Z pomocą przychodzi Notify & Fitness for Miband w wersji Pro. Dokładnie to opcja Workout, umożliwiająca przesłanie wyników do Stravy po uprzednim sparowaniu z kontem (więc trzeba mieć aplikację na smartfonie).
https://youtu.be/Ap0q\_gpwADk ↗
Następnie w trakcie uruchomienia nowego treningu konfigurujemy to, co chcemy osiągnąć. Dla jednych będzie to rejestracja trasy (“Śledzenie GPS” -> ON / “Monitor tętna” -> on), a dla drugich tylko spinning (a więc “Monitor tętna” -> on).
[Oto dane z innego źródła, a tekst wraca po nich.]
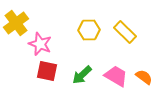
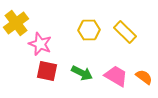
green arrow: moved 2 px up; rotated 110 degrees counterclockwise
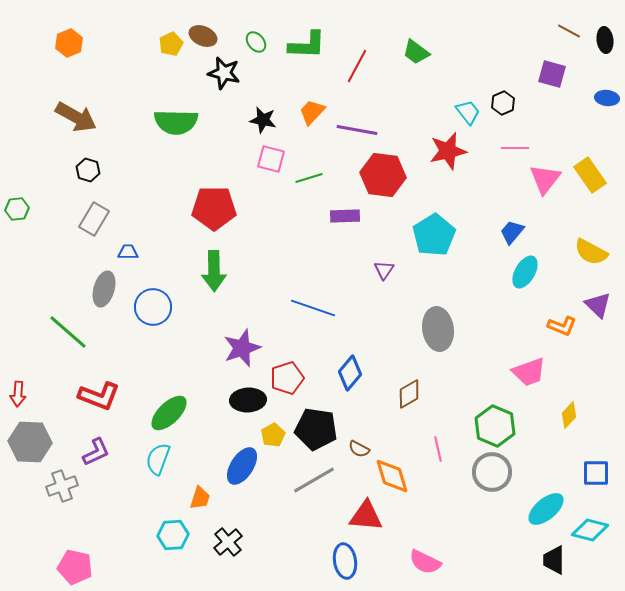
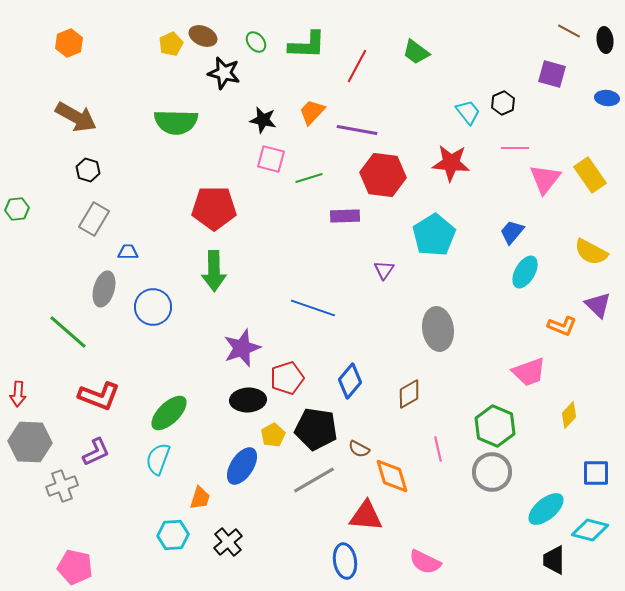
red star at (448, 151): moved 3 px right, 12 px down; rotated 18 degrees clockwise
blue diamond at (350, 373): moved 8 px down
W sekcji “Więcej opcji” wybieramy automatyczną synchronizację do Google Fit bądź Stravy.
Porównanie z dwójką
https://bobiko.blog/2017/05/xiaomi-mi-band-2-kolejna-opaska/ ↗
https://bobiko.blog/2015/08/xiaomi-miband/ ↗
Podsumowanie
Xiaomi Mi Band 3 to ewolucja w stosunku do poprzedników, poszerzająca istniejące funkcjonalności o dodatkowe rzeczy, jak chociażby wyświetlanie powiadomień. Jeszcze lepszy pulsometr i dokładniejszy krokomierz umożliwiają precyzyjne mierzenie aktywności fizycznej - niezależnie od aplikacji. Ponadto na uwagę zasługuje świetny i intuicyjny alarm wibracyjny do powiadomień i budzika.
W Mi Band 3 mam funkcje, które częściowo pokrywają się ze smartwatchami za > 1000zł. A Mi Band 3 można zgarnąć za niecałe 100zł.
Co można chcieć więcej?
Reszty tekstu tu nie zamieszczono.